> _EXERCISE AIM_
When you copy the material below, keep every line exact and drop the pictures.

···

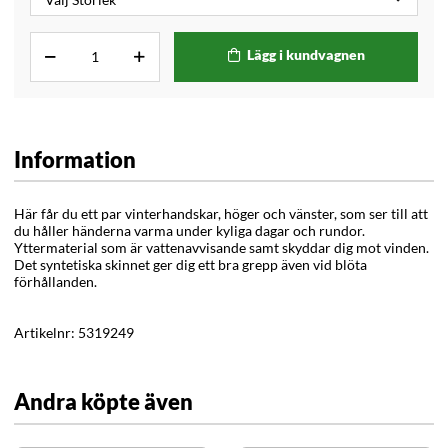
Lägg i kundvagnen
Information
Här får du ett par vinterhandskar, höger och vänster, som ser till att
du håller händerna varma under kyliga dagar och rundor.
Yttermaterial som är vattenavvisande samt skyddar dig mot vinden.
Det syntetiska skinnet ger dig ett bra grepp även vid blöta
förhållanden.
Artikelnr:
5319249
Andra köpte även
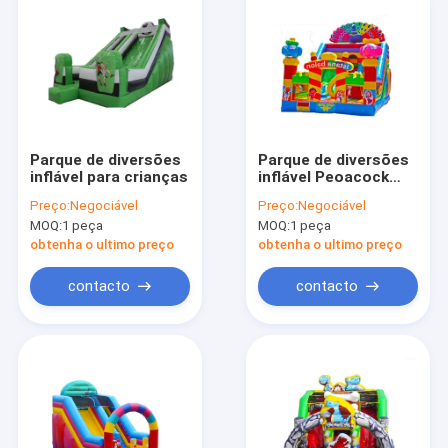
Parque de diversões
Parque de diversões
inflável para crianças
inflável Peoacock
Animais Slide para
Preço:
Negociável
Preço:
Negociável
aluguel
MOQ:
1 peça
MOQ:
1 peça
obtenha o ultimo preço
obtenha o ultimo preço
contacto
contacto
Início
Produtos
Sobre nós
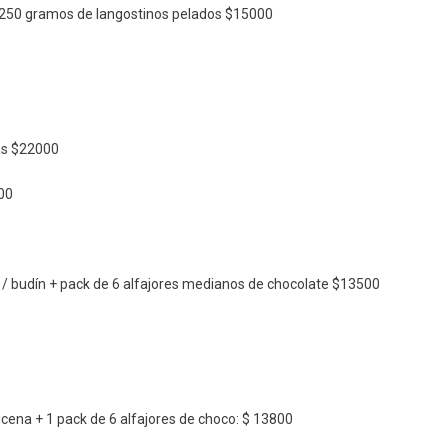
 ⁠250 gramos de langostinos pelados $15000
bas $22000
000
/ budín + pack de 6 alfajores medianos de chocolate $13500
icena + 1 pack de 6 alfajores de choco: $ 13800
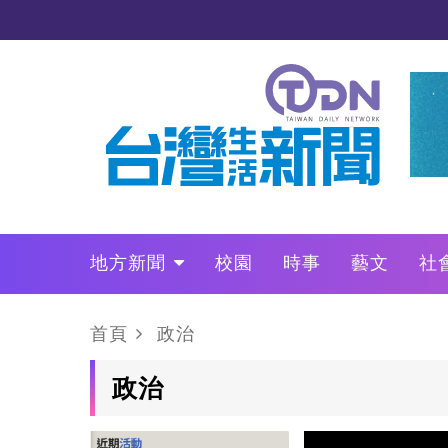
地方新聞
校園
時事
藝文
社
政治
財經
LO叩敲敲門
首頁
政治
政治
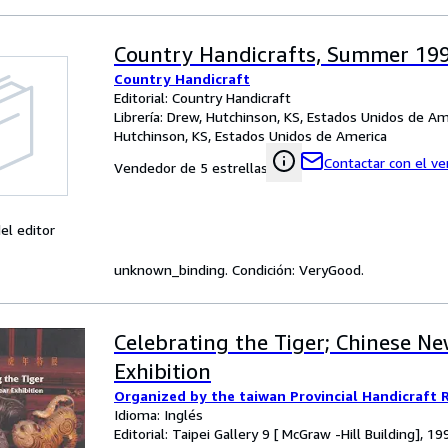
Country Handicrafts, Summer 19
Country Handicraft
Editorial: Country Handicraft
Librería:
Drew, Hutchinson, KS, Estados Unidos de Am
Hutchinson, KS, Estados Unidos de America
Contactar con el v
Vendedor de 5 estrellas
el editor
unknown_binding. Condición: VeryGood.
Celebrating the Tiger; Chinese Ne
Exhibition
Organized by the taiwan Provincial Handicraft R
Idioma: Inglés
Editorial: Taipei Gallery 9 [ McGraw -Hill Building], 19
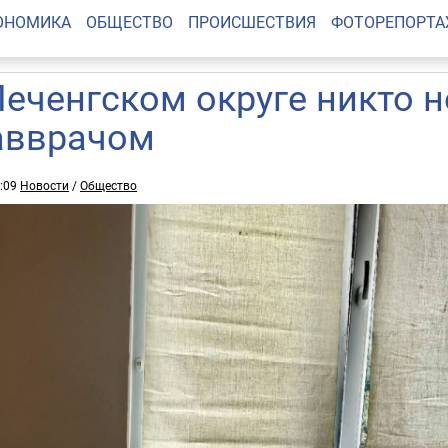
ОНОМИКА
ОБЩЕСТВО
ПРОИСШЕСТВИЯ
ФОТОРЕПОРТ
Печенгском округе никто 
авврачом
1:09
Новости
/
Общество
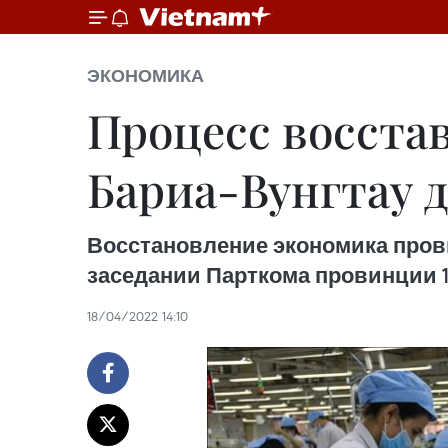
ЭКОНОМИКА
Процесс восста
Бариа-Вунгтау 
Восстановление экономика прови
заседании Парткома провинции 1
18/04/2022 14:10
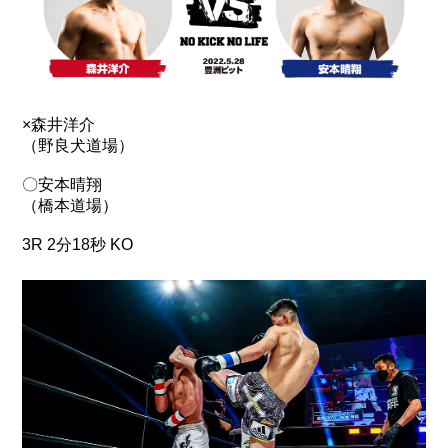
×森井洋介
（野良犬道場）
〇安本晴翔
（橋本道場）
3R 2分18秒 KO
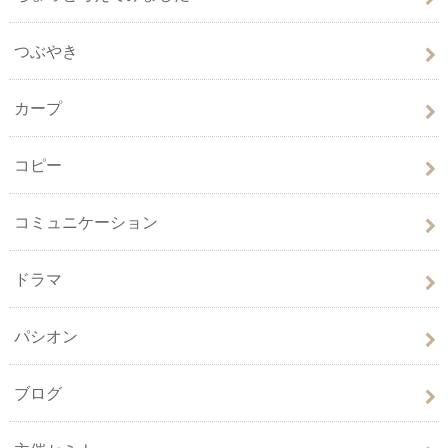
つぶやき
カープ
コピー
コミュニケーション
ドラマ
パシオン
ブログ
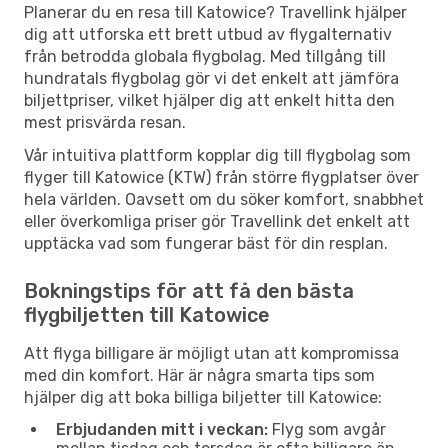
Planerar du en resa till Katowice? Travellink hjälper
dig att utforska ett brett utbud av flygalternativ
från betrodda globala flygbolag. Med tillgång till
hundratals flygbolag gör vi det enkelt att jämföra
biljettpriser, vilket hjälper dig att enkelt hitta den
mest prisvärda resan.
Vår intuitiva plattform kopplar dig till flygbolag som
flyger till Katowice (KTW) från större flygplatser över
hela världen. Oavsett om du söker komfort, snabbhet
eller överkomliga priser gör Travellink det enkelt att
upptäcka vad som fungerar bäst för din resplan.
Bokningstips för att få den bästa
flygbiljetten till Katowice
Att flyga billigare är möjligt utan att kompromissa
med din komfort. Här är några smarta tips som
hjälper dig att boka billiga biljetter till Katowice:
Erbjudanden mitt i veckan:
Flyg som avgår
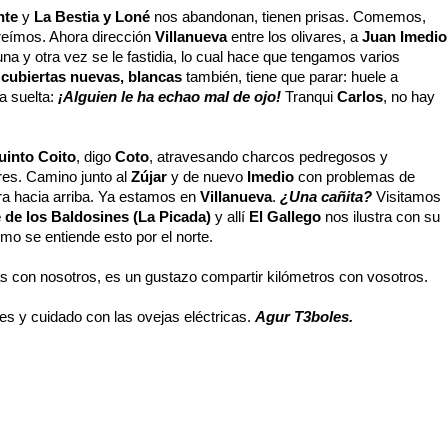
nte
y
La Bestia y Loné
nos abandonan, tienen prisas. Comemos,
reímos. Ahora dirección
Villanueva
entre los olivares, a
Juan Imedio
 una y otra vez se le fastidia, lo cual hace que tengamos varios
a
cubiertas nuevas, blancas
también, tiene que parar: huele a
a suelta:
¡Alguien le ha echao mal de ojo!
Tranqui
Carlos
, no hay
uinto Coito
, digo
Coto
, atravesando charcos pedregosos y
res. Camino junto al
Zújar
y de nuevo
Imedio
con problemas de
ra hacia arriba. Ya estamos en
Villanueva
.
¿Una cañita?
Visitamos
 de los Baldosines (La Picada)
y allí
El Gallego
nos ilustra con su
ómo se entiende esto por el norte.
ás con nosotros, es un gustazo compartir kilómetros con vosotros.
res y cuidado con las ovejas eléctricas.
Agur T3boles.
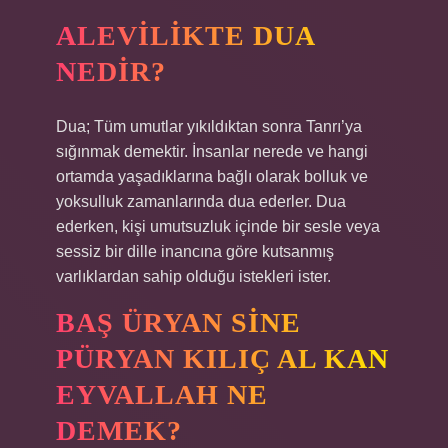
ALEVILIKTE DUA
NEDIR?
Dua; Tüm umutlar yıkıldıktan sonra Tanrı’ya
sığınmak demektir. İnsanlar nerede ve hangi
ortamda yaşadıklarına bağlı olarak bolluk ve
yoksulluk zamanlarında dua ederler. Dua
ederken, kişi umutsuzluk içinde bir sesle veya
sessiz bir dille inancına göre kutsanmış
varlıklardan sahip olduğu istekleri ister.
BAŞ ÜRYAN SINE
PÜRYAN KILIÇ AL KAN
EYVALLAH NE
DEMEK?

···

> _RESPONSE AREA_
Lägg i kundvagnen
Information
Här får du ett par vinterhandskar, höger och vänster, som ser till att
du håller händerna varma under kyliga dagar och rundor.
Yttermaterial som är vattenavvisande samt skyddar dig mot vinden.
Det syntetiska skinnet ger dig ett bra grepp även vid blöta
förhållanden.
Artikelnr:
5319249
Andra köpte även
Parque de diversões
Parque de diversões
inflável para crianças
inflável Peoacock
Animais Slide para
Preço:
Negociável
Preço:
Negociável
aluguel
MOQ:
1 peça
MOQ:
1 peça
obtenha o ultimo preço
obtenha o ultimo preço
contacto
contacto
Início
Produtos
Sobre nós
 ⁠250 gramos de langostinos pelados $15000
bas $22000
000
/ budín + pack de 6 alfajores medianos de chocolate $13500
icena + 1 pack de 6 alfajores de choco: $ 13800
地方新聞
校園
時事
藝文
社
政治
財經
LO叩敲敲門
首頁
政治
政治
Country Handicrafts, Summer 19
Country Handicraft
Editorial: Country Handicraft
Librería:
Drew, Hutchinson, KS, Estados Unidos de Am
Hutchinson, KS, Estados Unidos de America
Contactar con el v
Vendedor de 5 estrellas
el editor
unknown_binding. Condición: VeryGood.
Celebrating the Tiger; Chinese Ne
Exhibition
Organized by the taiwan Provincial Handicraft R
Idioma: Inglés
Editorial: Taipei Gallery 9 [ McGraw -Hill Building], 19
ОНОМИКА
ОБЩЕСТВО
ПРОИСШЕСТВИЯ
ФОТОРЕПОРТ
Печенгском округе никто 
авврачом
1:09
Новости
/
Общество
ЭКОНОМИКА
Процесс восста
Бариа-Вунгтау 
Восстановление экономика прови
заседании Парткома провинции 1
18/04/2022 14:10
×森井洋介
（野良犬道場）
〇安本晴翔
（橋本道場）
3R 2分18秒 KO
つぶやき
カープ
コピー
コミュニケーション
ドラマ
パシオン
ブログ
Planerar du en resa till Katowice? Travellink hjälper
dig att utforska ett brett utbud av flygalternativ
från betrodda globala flygbolag. Med tillgång till
hundratals flygbolag gör vi det enkelt att jämföra
biljettpriser, vilket hjälper dig att enkelt hitta den
mest prisvärda resan.
Vår intuitiva plattform kopplar dig till flygbolag som
flyger till Katowice (KTW) från större flygplatser över
hela världen. Oavsett om du söker komfort, snabbhet
eller överkomliga priser gör Travellink det enkelt att
upptäcka vad som fungerar bäst för din resplan.
Bokningstips för att få den bästa
flygbiljetten till Katowice
Att flyga billigare är möjligt utan att kompromissa
med din komfort. Här är några smarta tips som
hjälper dig att boka billiga biljetter till Katowice:
Erbjudanden mitt i veckan:
Flyg som avgår
nte
y
La Bestia y Loné
nos abandonan, tienen prisas. Comemos,
reímos. Ahora dirección
Villanueva
entre los olivares, a
Juan Imedio
 una y otra vez se le fastidia, lo cual hace que tengamos varios
a
cubiertas nuevas, blancas
también, tiene que parar: huele a
a suelta:
¡Alguien le ha echao mal de ojo!
Tranqui
Carlos
, no hay
uinto Coito
, digo
Coto
, atravesando charcos pedregosos y
res. Camino junto al
Zújar
y de nuevo
Imedio
con problemas de
ra hacia arriba. Ya estamos en
Villanueva
.
¿Una cañita?
Visitamos
 de los Baldosines (La Picada)
y allí
El Gallego
nos ilustra con su
ómo se entiende esto por el norte.
ás con nosotros, es un gustazo compartir kilómetros con vosotros.
res y cuidado con las ovejas eléctricas.
Agur T3boles.
ALEVILIKTE DUA
NEDIR?
Dua; Tüm umutlar yıkıldıktan sonra Tanrı’ya
sığınmak demektir. İnsanlar nerede ve hangi
ortamda yaşadıklarına bağlı olarak bolluk ve
yoksulluk zamanlarında dua ederler. Dua
ederken, kişi umutsuzluk içinde bir sesle veya
sessiz bir dille inancına göre kutsanmış
varlıklardan sahip olduğu istekleri ister.
BAŞ ÜRYAN SINE
PÜRYAN KILIÇ AL KAN
EYVALLAH NE
DEMEK?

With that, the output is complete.